Audit reconsideration sends the case back to auditors and not into the hands of attorneys. The chances that the auditors would pick up on the additional income using a bank deposits method are low. The individuals looking at the audit reconsideration request are much more likely to focus on the basis for the request than the whole picture. While audit reconsideration does not bring the same safeguards as judicial review, it also does not bring the same scrutiny. Someone in Mr. Showalter’s position might have achieved a net benefit from going the audit reconsideration route rather than exposing himself to having additional income found.

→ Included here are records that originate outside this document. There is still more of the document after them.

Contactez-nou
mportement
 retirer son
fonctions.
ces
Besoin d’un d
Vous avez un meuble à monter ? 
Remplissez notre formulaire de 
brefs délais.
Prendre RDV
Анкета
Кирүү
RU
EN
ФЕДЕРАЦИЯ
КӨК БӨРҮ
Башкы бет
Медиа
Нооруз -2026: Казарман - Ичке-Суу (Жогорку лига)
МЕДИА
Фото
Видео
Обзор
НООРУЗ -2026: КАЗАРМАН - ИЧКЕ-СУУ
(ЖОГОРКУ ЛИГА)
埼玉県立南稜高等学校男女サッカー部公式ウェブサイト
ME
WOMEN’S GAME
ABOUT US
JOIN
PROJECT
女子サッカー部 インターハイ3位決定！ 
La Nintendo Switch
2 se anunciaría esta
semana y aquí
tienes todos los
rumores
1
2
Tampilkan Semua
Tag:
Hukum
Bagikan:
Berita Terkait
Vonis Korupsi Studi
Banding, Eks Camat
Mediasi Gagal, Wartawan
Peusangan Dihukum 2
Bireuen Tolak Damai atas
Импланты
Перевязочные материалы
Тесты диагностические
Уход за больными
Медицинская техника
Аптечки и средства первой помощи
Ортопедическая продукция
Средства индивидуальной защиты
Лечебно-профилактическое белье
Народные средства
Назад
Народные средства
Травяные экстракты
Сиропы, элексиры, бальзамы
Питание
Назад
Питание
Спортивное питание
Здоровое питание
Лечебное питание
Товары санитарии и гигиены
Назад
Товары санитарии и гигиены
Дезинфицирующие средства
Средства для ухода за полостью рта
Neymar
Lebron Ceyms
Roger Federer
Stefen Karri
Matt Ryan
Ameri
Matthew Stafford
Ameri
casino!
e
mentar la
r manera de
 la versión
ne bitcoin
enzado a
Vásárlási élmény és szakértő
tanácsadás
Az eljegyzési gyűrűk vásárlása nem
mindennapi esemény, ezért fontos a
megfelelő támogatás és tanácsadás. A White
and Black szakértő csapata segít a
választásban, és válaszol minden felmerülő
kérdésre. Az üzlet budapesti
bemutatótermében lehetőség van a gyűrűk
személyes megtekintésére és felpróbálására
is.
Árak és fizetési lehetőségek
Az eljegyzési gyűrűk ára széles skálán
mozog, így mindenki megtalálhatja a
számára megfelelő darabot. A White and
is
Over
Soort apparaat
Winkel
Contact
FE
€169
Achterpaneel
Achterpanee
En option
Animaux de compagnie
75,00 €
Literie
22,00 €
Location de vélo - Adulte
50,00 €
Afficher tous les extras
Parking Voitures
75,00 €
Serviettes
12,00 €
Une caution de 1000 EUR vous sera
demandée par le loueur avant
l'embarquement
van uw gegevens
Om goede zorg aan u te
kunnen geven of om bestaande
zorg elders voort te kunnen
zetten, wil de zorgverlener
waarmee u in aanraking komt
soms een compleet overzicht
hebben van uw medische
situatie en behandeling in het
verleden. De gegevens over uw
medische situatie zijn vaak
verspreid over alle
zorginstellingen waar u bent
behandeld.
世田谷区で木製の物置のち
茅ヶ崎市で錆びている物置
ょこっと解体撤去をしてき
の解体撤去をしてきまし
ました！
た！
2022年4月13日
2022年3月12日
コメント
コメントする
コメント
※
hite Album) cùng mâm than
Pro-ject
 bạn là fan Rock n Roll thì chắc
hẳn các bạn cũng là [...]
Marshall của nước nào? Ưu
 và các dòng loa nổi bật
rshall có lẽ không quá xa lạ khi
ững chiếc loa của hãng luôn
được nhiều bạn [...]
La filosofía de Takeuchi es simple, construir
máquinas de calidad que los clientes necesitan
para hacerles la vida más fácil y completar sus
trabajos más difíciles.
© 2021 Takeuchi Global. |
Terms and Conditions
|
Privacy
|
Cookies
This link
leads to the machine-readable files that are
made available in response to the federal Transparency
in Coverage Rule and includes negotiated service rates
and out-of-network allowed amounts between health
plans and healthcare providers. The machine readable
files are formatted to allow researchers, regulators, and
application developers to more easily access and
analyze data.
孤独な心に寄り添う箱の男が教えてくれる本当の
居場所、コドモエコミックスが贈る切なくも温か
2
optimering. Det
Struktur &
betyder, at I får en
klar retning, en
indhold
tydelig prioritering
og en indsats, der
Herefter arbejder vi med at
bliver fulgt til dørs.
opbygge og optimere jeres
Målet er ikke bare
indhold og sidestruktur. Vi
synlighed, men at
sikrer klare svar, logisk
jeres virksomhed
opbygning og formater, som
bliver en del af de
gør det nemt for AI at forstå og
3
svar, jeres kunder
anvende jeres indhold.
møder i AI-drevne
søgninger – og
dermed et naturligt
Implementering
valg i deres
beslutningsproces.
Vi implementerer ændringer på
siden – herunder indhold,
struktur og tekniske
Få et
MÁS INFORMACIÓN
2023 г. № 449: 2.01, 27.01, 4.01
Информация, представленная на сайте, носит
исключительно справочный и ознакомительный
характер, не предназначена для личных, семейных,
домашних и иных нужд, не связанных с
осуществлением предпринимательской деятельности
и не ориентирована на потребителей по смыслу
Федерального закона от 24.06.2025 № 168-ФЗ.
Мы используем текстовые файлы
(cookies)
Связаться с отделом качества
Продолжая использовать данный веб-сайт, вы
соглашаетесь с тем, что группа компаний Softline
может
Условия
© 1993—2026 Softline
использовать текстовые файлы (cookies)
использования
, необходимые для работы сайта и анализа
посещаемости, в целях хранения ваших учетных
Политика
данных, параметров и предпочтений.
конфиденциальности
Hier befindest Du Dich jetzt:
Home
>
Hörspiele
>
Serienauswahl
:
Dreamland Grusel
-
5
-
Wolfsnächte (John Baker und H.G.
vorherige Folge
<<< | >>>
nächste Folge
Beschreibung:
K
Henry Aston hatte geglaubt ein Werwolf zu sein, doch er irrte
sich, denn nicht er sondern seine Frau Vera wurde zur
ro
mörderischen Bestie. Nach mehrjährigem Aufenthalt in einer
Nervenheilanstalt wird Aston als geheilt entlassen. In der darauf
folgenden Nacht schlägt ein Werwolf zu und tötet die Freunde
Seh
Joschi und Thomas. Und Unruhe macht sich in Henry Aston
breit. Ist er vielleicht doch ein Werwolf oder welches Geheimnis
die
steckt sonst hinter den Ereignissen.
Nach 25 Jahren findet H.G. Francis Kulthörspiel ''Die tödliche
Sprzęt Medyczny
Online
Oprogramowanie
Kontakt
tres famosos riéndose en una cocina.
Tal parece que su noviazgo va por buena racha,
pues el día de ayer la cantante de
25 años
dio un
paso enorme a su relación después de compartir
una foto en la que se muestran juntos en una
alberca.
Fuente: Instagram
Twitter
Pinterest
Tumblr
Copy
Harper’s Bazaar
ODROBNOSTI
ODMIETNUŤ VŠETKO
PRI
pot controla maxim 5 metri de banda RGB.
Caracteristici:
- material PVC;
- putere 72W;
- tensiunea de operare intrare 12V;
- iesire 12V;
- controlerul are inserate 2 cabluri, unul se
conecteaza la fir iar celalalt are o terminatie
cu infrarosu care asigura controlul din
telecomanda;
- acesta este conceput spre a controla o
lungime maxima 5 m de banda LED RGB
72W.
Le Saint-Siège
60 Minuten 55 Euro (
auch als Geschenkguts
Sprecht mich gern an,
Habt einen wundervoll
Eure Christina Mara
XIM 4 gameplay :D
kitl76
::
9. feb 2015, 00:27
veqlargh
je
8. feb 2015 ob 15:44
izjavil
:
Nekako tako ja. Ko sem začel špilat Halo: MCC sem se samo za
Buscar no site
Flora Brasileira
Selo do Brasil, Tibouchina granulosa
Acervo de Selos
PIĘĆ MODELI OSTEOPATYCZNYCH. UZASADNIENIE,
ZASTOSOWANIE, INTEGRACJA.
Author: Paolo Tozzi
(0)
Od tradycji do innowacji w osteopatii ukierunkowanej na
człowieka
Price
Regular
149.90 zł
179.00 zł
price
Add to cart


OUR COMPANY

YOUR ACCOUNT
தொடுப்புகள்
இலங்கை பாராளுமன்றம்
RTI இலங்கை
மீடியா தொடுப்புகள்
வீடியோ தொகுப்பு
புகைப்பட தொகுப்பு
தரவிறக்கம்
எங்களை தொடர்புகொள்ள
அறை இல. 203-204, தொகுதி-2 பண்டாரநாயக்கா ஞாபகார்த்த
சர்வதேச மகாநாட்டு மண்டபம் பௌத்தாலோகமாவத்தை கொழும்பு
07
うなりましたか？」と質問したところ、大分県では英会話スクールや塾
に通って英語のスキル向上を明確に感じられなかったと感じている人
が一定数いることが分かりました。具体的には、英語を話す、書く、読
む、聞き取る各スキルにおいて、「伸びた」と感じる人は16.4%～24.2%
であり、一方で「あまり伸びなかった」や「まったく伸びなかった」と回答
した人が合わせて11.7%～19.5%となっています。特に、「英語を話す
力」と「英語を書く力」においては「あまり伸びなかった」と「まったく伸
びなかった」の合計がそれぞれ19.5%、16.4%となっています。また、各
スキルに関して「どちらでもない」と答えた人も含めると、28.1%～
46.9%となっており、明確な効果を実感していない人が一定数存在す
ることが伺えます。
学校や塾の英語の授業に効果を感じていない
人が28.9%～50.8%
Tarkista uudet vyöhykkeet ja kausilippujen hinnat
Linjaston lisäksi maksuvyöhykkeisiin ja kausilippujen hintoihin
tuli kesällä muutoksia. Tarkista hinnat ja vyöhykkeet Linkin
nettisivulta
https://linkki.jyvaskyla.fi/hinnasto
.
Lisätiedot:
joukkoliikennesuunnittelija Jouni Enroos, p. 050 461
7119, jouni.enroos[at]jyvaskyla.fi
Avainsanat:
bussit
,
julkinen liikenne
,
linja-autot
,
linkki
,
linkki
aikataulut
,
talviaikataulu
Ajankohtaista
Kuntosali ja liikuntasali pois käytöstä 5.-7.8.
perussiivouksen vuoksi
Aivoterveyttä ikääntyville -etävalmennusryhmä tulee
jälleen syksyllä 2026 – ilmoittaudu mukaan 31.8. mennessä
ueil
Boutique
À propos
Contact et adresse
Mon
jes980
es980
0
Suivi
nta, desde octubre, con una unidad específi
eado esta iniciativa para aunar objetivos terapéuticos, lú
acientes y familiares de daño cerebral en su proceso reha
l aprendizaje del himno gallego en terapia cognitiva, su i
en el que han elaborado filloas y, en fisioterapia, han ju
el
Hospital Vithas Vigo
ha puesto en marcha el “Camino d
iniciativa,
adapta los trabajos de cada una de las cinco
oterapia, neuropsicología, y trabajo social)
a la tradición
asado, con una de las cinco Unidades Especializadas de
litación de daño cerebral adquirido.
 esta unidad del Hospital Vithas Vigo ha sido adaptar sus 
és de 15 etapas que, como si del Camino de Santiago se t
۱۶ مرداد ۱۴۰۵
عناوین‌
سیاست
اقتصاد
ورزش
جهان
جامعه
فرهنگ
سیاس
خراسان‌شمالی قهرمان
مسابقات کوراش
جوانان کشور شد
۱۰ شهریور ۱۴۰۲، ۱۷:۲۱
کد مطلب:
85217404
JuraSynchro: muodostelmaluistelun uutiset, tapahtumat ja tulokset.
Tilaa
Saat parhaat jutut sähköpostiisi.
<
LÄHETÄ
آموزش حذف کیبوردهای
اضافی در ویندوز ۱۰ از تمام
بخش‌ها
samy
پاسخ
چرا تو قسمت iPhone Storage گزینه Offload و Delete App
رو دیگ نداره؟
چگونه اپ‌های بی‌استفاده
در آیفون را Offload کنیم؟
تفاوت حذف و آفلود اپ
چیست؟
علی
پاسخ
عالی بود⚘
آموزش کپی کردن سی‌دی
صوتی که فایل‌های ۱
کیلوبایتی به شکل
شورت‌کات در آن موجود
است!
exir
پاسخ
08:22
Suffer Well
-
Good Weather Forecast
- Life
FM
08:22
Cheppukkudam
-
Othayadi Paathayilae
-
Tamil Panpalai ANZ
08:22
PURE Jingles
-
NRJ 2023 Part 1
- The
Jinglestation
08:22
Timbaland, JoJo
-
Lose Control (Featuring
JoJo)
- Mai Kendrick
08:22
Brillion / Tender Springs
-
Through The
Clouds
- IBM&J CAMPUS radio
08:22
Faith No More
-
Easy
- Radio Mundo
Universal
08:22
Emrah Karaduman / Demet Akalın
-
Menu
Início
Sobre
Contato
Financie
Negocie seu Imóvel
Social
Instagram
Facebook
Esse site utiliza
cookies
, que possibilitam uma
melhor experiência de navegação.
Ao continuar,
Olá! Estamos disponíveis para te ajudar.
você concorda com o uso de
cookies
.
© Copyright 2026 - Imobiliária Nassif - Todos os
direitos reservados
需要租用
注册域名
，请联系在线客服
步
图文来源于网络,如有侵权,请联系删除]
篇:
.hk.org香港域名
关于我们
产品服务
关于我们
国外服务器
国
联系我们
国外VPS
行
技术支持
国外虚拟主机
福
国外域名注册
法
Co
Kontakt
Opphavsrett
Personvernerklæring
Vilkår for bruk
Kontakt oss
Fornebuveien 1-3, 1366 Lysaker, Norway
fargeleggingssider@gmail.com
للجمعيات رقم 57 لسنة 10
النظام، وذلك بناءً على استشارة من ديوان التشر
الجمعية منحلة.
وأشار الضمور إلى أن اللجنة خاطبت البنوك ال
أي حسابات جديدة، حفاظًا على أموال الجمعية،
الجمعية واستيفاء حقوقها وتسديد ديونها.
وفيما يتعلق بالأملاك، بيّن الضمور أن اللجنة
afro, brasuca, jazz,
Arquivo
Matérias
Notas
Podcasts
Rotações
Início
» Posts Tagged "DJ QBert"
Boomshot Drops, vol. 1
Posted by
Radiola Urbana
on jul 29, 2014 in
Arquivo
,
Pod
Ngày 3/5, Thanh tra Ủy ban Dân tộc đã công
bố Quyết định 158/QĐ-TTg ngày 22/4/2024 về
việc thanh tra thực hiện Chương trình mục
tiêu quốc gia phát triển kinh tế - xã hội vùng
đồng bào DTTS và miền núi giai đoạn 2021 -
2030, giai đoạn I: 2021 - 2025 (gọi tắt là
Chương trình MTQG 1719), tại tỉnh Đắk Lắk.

Suggestion for Penalizing Taxpayers Who Force the IRS to Prepare SFRs

As a taxpayer who wants others to pay their rightful amount of tax, I am glad Mr. Showalter went to Tax Court and glad that the Chief Counsel attorneys found the additional income that the IRS did not pick up during the SFR stage.  Trying to get someone’s income right through the SFR process puts a lot of pressure on the IRS as well as a lot of additional costs on the system that is unnecessary if people comply with their return filing obligations.  I would put more of a late filing penalty on non-filers who force the IRS to go this route and be more generous to late filers with a good excuse.  Our current one size fits all penalty probably doesn’t capture the true cost of the taxpayers who force the IRS into the SFR process and is not always generous enough to taxpayers who miss the filing deadline for an excusable reason.  Maybe the IRS has data on its costs of chasing after people who do not comply.  That information would be useful in determining if my suggestion is a reasonable one.